What needs to be done -
With no line left out, restate the data word for word.

Dataset excerpts -
_____
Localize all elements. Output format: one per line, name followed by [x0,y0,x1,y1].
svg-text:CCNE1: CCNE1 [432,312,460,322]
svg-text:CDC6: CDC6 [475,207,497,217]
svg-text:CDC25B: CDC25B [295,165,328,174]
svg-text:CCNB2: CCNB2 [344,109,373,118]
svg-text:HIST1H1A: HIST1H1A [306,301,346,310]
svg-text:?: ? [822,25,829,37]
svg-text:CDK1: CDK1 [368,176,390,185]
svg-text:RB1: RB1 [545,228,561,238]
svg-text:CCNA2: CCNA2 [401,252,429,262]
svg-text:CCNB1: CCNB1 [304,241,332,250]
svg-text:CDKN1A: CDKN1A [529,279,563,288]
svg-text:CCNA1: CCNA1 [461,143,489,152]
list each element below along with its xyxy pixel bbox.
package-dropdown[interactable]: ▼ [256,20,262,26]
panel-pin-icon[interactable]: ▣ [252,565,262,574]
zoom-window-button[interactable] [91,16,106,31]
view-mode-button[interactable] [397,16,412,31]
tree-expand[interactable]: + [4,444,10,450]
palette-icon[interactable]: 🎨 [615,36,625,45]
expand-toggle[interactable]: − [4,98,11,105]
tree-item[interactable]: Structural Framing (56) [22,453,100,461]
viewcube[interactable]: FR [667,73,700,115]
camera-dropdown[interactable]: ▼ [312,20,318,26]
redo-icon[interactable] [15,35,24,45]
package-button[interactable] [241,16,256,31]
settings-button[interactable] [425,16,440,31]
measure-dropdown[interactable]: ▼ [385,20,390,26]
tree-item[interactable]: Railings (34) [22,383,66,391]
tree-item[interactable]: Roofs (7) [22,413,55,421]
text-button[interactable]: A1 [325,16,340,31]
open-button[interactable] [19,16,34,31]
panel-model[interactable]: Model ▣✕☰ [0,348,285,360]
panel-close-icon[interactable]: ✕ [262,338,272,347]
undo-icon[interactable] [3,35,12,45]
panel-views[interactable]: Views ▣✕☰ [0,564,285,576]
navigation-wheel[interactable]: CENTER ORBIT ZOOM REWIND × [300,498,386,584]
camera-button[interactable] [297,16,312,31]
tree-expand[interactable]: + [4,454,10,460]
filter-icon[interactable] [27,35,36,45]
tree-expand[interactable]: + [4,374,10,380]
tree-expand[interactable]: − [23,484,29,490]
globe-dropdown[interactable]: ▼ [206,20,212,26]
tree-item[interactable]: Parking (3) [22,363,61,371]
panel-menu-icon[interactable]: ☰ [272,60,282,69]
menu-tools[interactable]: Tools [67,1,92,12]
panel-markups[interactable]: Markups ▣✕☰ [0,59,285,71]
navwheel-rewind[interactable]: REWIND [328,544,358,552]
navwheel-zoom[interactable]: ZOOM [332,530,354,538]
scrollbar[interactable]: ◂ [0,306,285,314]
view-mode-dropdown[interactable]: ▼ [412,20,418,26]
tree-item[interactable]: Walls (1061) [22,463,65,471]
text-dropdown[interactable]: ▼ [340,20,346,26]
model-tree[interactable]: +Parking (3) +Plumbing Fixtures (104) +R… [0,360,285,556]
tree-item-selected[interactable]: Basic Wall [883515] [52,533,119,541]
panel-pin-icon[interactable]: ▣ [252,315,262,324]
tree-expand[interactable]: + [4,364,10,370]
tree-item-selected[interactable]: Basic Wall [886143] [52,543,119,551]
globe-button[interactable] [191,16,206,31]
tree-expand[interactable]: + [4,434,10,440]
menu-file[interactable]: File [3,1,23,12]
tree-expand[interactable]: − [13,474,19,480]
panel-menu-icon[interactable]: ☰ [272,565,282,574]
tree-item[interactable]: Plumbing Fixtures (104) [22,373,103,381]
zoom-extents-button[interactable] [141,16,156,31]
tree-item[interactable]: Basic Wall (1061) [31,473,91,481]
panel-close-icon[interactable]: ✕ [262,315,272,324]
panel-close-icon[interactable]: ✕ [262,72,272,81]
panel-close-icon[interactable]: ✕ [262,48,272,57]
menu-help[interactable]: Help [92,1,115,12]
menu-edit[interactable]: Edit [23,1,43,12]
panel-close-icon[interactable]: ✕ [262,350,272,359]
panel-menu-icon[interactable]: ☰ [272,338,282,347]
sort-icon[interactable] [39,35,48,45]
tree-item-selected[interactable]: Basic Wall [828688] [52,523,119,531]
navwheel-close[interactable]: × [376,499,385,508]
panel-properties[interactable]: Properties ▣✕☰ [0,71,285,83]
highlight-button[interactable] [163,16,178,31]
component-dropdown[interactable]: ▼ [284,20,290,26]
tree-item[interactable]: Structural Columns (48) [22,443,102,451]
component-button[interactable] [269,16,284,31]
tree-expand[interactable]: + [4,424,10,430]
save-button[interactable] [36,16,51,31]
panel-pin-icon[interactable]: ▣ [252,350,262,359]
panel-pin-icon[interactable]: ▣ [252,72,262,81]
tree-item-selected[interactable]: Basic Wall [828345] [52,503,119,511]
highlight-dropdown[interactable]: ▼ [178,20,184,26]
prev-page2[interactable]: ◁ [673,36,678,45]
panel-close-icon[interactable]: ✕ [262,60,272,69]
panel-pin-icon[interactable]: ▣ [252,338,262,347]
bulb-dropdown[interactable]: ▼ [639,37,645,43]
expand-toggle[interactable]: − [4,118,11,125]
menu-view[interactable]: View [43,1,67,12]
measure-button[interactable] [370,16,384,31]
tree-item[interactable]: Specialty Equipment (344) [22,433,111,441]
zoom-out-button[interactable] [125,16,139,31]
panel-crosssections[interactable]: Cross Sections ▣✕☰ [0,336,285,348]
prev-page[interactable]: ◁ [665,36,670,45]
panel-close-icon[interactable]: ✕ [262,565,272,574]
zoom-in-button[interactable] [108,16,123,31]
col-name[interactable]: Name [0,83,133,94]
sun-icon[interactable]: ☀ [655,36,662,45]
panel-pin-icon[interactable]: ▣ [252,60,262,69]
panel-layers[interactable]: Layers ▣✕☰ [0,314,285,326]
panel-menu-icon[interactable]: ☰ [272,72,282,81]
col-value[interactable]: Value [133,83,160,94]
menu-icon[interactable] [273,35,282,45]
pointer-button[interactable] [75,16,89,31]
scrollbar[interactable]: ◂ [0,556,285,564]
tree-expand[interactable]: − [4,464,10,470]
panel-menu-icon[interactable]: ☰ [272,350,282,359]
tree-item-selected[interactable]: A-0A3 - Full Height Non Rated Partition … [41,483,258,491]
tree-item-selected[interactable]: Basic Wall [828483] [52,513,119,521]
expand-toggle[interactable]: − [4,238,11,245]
_____
Answer section -
Localize all elements. Output format: one per line, name followed by [x0,y0,x1,y1].
svg-text:CCNE1: CCNE1 [432,312,460,322]
svg-text:CDC6: CDC6 [475,207,497,217]
svg-text:CDC25B: CDC25B [295,165,328,174]
svg-text:CCNB2: CCNB2 [344,109,373,118]
svg-text:HIST1H1A: HIST1H1A [306,301,346,310]
svg-text:?: ? [822,25,829,37]
svg-text:CDK1: CDK1 [368,176,390,185]
svg-text:RB1: RB1 [545,228,561,238]
svg-text:CCNA2: CCNA2 [401,252,429,262]
svg-text:CCNB1: CCNB1 [304,241,332,250]
svg-text:CDKN1A: CDKN1A [529,279,563,288]
svg-text:CCNA1: CCNA1 [461,143,489,152]
list each element below along with its xyxy pixel bbox.
package-dropdown[interactable]: ▼ [256,20,262,26]
panel-pin-icon[interactable]: ▣ [252,565,262,574]
zoom-window-button[interactable] [91,16,106,31]
view-mode-button[interactable] [397,16,412,31]
tree-expand[interactable]: + [4,444,10,450]
palette-icon[interactable]: 🎨 [615,36,625,45]
expand-toggle[interactable]: − [4,98,11,105]
tree-item[interactable]: Structural Framing (56) [22,453,100,461]
viewcube[interactable]: FR [667,73,700,115]
camera-dropdown[interactable]: ▼ [312,20,318,26]
redo-icon[interactable] [15,35,24,45]
package-button[interactable] [241,16,256,31]
settings-button[interactable] [425,16,440,31]
measure-dropdown[interactable]: ▼ [385,20,390,26]
tree-item[interactable]: Railings (34) [22,383,66,391]
tree-item[interactable]: Roofs (7) [22,413,55,421]
text-button[interactable]: A1 [325,16,340,31]
open-button[interactable] [19,16,34,31]
panel-model[interactable]: Model ▣✕☰ [0,348,285,360]
panel-close-icon[interactable]: ✕ [262,338,272,347]
undo-icon[interactable] [3,35,12,45]
panel-views[interactable]: Views ▣✕☰ [0,564,285,576]
navigation-wheel[interactable]: CENTER ORBIT ZOOM REWIND × [300,498,386,584]
camera-button[interactable] [297,16,312,31]
tree-expand[interactable]: + [4,454,10,460]
filter-icon[interactable] [27,35,36,45]
tree-expand[interactable]: + [4,374,10,380]
tree-expand[interactable]: − [23,484,29,490]
globe-dropdown[interactable]: ▼ [206,20,212,26]
tree-item[interactable]: Parking (3) [22,363,61,371]
panel-menu-icon[interactable]: ☰ [272,60,282,69]
menu-tools[interactable]: Tools [67,1,92,12]
panel-markups[interactable]: Markups ▣✕☰ [0,59,285,71]
navwheel-rewind[interactable]: REWIND [328,544,358,552]
navwheel-zoom[interactable]: ZOOM [332,530,354,538]
scrollbar[interactable]: ◂ [0,306,285,314]
view-mode-dropdown[interactable]: ▼ [412,20,418,26]
tree-item[interactable]: Walls (1061) [22,463,65,471]
text-dropdown[interactable]: ▼ [340,20,346,26]
model-tree[interactable]: +Parking (3) +Plumbing Fixtures (104) +R… [0,360,285,556]
tree-item-selected[interactable]: Basic Wall [883515] [52,533,119,541]
panel-pin-icon[interactable]: ▣ [252,315,262,324]
tree-expand[interactable]: + [4,364,10,370]
tree-item-selected[interactable]: Basic Wall [886143] [52,543,119,551]
globe-button[interactable] [191,16,206,31]
tree-expand[interactable]: + [4,434,10,440]
menu-file[interactable]: File [3,1,23,12]
tree-expand[interactable]: − [13,474,19,480]
panel-menu-icon[interactable]: ☰ [272,565,282,574]
tree-item[interactable]: Plumbing Fixtures (104) [22,373,103,381]
zoom-extents-button[interactable] [141,16,156,31]
tree-item[interactable]: Basic Wall (1061) [31,473,91,481]
panel-close-icon[interactable]: ✕ [262,315,272,324]
panel-close-icon[interactable]: ✕ [262,72,272,81]
panel-close-icon[interactable]: ✕ [262,48,272,57]
menu-help[interactable]: Help [92,1,115,12]
menu-edit[interactable]: Edit [23,1,43,12]
panel-close-icon[interactable]: ✕ [262,350,272,359]
panel-menu-icon[interactable]: ☰ [272,338,282,347]
sort-icon[interactable] [39,35,48,45]
tree-item-selected[interactable]: Basic Wall [828688] [52,523,119,531]
navwheel-close[interactable]: × [376,499,385,508]
panel-properties[interactable]: Properties ▣✕☰ [0,71,285,83]
highlight-button[interactable] [163,16,178,31]
component-dropdown[interactable]: ▼ [284,20,290,26]
tree-item[interactable]: Structural Columns (48) [22,443,102,451]
component-button[interactable] [269,16,284,31]
tree-expand[interactable]: + [4,424,10,430]
save-button[interactable] [36,16,51,31]
panel-pin-icon[interactable]: ▣ [252,350,262,359]
panel-pin-icon[interactable]: ▣ [252,72,262,81]
tree-item-selected[interactable]: Basic Wall [828345] [52,503,119,511]
highlight-dropdown[interactable]: ▼ [178,20,184,26]
prev-page2[interactable]: ◁ [673,36,678,45]
panel-close-icon[interactable]: ✕ [262,60,272,69]
panel-pin-icon[interactable]: ▣ [252,338,262,347]
bulb-dropdown[interactable]: ▼ [639,37,645,43]
expand-toggle[interactable]: − [4,118,11,125]
menu-view[interactable]: View [43,1,67,12]
measure-button[interactable] [370,16,384,31]
tree-item[interactable]: Specialty Equipment (344) [22,433,111,441]
zoom-out-button[interactable] [125,16,139,31]
panel-crosssections[interactable]: Cross Sections ▣✕☰ [0,336,285,348]
prev-page[interactable]: ◁ [665,36,670,45]
panel-close-icon[interactable]: ✕ [262,565,272,574]
zoom-in-button[interactable] [108,16,123,31]
col-name[interactable]: Name [0,83,133,94]
sun-icon[interactable]: ☀ [655,36,662,45]
panel-pin-icon[interactable]: ▣ [252,60,262,69]
panel-layers[interactable]: Layers ▣✕☰ [0,314,285,326]
panel-menu-icon[interactable]: ☰ [272,72,282,81]
col-value[interactable]: Value [133,83,160,94]
menu-icon[interactable] [273,35,282,45]
pointer-button[interactable] [75,16,89,31]
scrollbar[interactable]: ◂ [0,556,285,564]
tree-expand[interactable]: − [4,464,10,470]
panel-menu-icon[interactable]: ☰ [272,350,282,359]
tree-item-selected[interactable]: A-0A3 - Full Height Non Rated Partition … [41,483,258,491]
tree-item-selected[interactable]: Basic Wall [828483] [52,513,119,521]
expand-toggle[interactable]: − [4,238,11,245]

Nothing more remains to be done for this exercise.